Herbed Lamb & Quinoa Koftas with Mint-Yogurt Dip
Flavorful, gluten-free lamb and quinoa koftas pan-seared to perfection and served with a refreshing cucumber and mint yogurt dip. A balanced and satisfying meal that is both unique and easy to prepare at home.
1358 calories
$5 per serving
$35 min
2 servings
gluten-free, any cuisine
Ingredients
- 300g lean ground lamb
- 100g quinoa, uncooked
- 200ml water or vegetable broth
- 1 small red onion, finely chopped
- 2 cloves garlic, minced
- 30g fresh parsley, chopped
- 20g fresh mint, chopped, divided
- 1 teaspoon ground cumin
- 1 teaspoon ground coriander
- 2 tablespoons olive oil
- Salt and freshly ground black pepper to taste
- 150g plain Greek yogurt
- 1/2 cucumber, grated and squeezed of excess water
- 1 tablespoon lemon juice
Instructions
- 1.Rinse the quinoa under cold water. In a small pot, combine the quinoa and 200ml of water or broth. Bring to a boil, then reduce heat, cover, and simmer for 15 minutes or until all the liquid is absorbed. Fluff with a fork and let it cool slightly.
- 2.In a large bowl, combine the ground lamb, cooked quinoa, finely chopped red onion, minced garlic, chopped parsley, half of the chopped mint, cumin, coriander, salt, and pepper. Mix gently with your hands until just combined; do not overmix.
- 3.Form the mixture into 8-10 small oval or round koftas. Heat the olive oil in a large non-stick skillet over medium-high heat.
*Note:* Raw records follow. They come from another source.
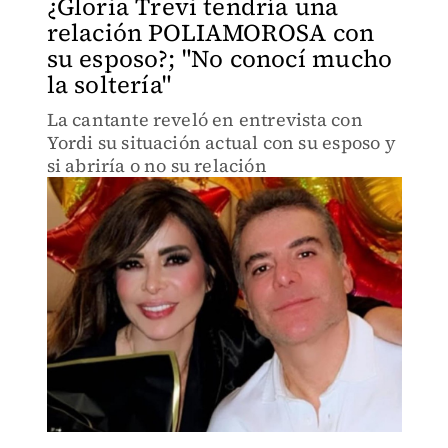
¿Gloria Trevi tendría una
relación POLIAMOROSA con
su esposo?; "No conocí mucho
la soltería"
La cantante reveló en entrevista con
Yordi su situación actual con su esposo y
si abriría o no su relación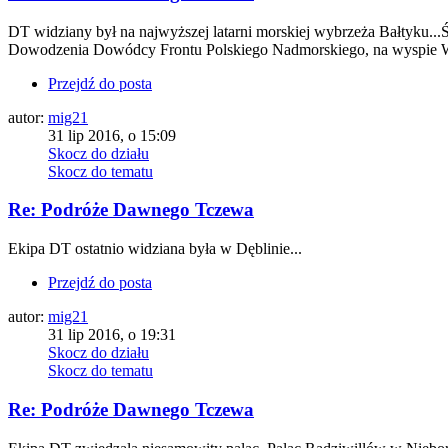
DT widziany był na najwyższej latarni morskiej wybrzeża Bałtyku...
Dowodzenia Dowódcy Frontu Polskiego Nadmorskiego, na wyspie Wol
Przejdź do posta
autor:
mig21
31 lip 2016, o 15:09
Skocz do działu
Skocz do tematu
Re: Podróże Dawnego Tczewa
Ekipa DT ostatnio widziana była w Dęblinie...
Przejdź do posta
autor:
mig21
31 lip 2016, o 19:31
Skocz do działu
Skocz do tematu
Re: Podróże Dawnego Tczewa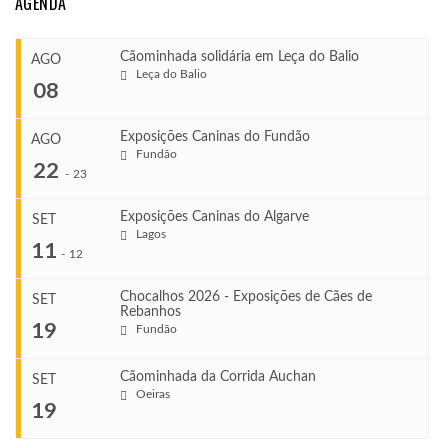
AGENDA
Cãominhada solidária em Leça do Balio
AGO
Leça do Balio
08
Exposições Caninas do Fundão
AGO
Fundão
COMEÇA
22
-
23
Ago 8, 2026
TERMINA
Exposições Caninas do Algarve
SET
Ago 8, 2026
Lagos
...
11
-
12
VENUE
Leça do Balio
Chocalhos 2026 - Exposições de Cães de
SET
Rebanhos
COMEÇA
...
19
Fundão
Ago 22, 2026
TERMINA
Ago 23, 2026
Cãominhada da Corrida Auchan
SET
COMEÇA
Oeiras
...
19
Set 11, 2026
VENUE
TERMINA
Fundão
- 4.Carefully place the koftas in the hot skillet, ensuring not to overcrowd the pan. Cook for 4-5 minutes per side, until browned, crisp, and cooked through. Remove and set on a plate.
- 5.While the koftas cook, prepare the dip. In a small bowl, mix together the Greek yogurt, grated cucumber, the remaining chopped mint, lemon juice, and a pinch of salt. Stir until well combined.
- 6.Serve the warm lamb and quinoa koftas immediately with the cool mint-yogurt dip on the side.
Nutrition Information
79g
fat
82g
carbs
11g
fiber
91g
protein
Why this recipe
This nutritious recipe offers high-quality protein from lamb and quinoa, which is also rich in fiber for digestive health. The dish is packed with essential minerals like iron and zinc, making it a well-rounded, naturally gluten-free meal.